Although Agile has been around for some time now, it seems like there are still companies who are struggling to integrate it into their working model. I still hear statements like “the business refuses to adopt it” or “ we call it fragile” and continue to receive questions about how to adopt Agile and related frameworks. The greatest mistake that I continuously see is trying to adopt too much at one time. This is especially true for large organizations which are trying to push their versions of Agile across the enterprise.

Agile is a great approach to developing products, not only for technical teams but with any organization (team, department, company, etc.). With the focus of placing greater value on the collaboration of individuals, working products, and being able to respond to change, as opposed to creating exhaustive documentation and following rigid plans and complex processes, it is easy to understand why Agile and its various frameworks are adopted into product and service delivery organizations.

As organizations look to take their first steps down the agile transformation journey, many questions naturally arise: how do we implement Agile, what is the best framework to use, what tools should we use?
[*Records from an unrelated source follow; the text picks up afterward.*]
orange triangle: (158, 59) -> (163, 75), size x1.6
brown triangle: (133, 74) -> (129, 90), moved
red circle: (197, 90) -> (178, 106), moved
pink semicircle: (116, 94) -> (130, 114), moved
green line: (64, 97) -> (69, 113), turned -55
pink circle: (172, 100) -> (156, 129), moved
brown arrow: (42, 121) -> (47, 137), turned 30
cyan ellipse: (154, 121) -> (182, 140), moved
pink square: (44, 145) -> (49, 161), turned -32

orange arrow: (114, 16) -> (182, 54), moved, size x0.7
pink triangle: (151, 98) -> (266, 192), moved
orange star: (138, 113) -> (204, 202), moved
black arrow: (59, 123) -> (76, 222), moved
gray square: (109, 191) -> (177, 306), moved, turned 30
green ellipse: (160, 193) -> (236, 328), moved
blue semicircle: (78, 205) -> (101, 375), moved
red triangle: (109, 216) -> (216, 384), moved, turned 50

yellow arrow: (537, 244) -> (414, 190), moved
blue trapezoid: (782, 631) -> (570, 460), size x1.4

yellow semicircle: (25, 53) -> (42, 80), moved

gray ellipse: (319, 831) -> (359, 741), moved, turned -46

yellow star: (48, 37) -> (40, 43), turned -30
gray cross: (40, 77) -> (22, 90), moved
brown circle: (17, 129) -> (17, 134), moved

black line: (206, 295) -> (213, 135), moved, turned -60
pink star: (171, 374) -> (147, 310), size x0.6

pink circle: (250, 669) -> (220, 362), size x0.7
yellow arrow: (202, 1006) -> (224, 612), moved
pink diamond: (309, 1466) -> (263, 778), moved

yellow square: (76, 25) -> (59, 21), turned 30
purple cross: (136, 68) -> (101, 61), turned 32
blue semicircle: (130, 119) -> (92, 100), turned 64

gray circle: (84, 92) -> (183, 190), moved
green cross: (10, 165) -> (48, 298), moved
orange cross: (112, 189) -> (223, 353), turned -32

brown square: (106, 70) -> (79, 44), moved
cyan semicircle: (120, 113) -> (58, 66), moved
Some teams may go at it alone, learning lessons along the way and adjusting as needed, growing, and maturing with each product released or project completed. Some organizations may take the journey and find that they are stuck in the land of process confusion, while others may fail to get started as they become paralyzed in a state of unending analysis. Some organizations may be directed to take on specific agile frameworks well before they are ready or faster than they are able to, while others, may find that they are being forced to take on complex and complicated “agile” processes fabricated by the minds of non-practitioners. With each of these scenarios the most frequent and most important question that organizations may ask themselves is “where do we start”? In any of these situations, transitioning from a predictive approach to an agile approach may feel like a daunting endeavor; however, by taking an agile approach to going agile, teams can easily integrate Agile into their working model.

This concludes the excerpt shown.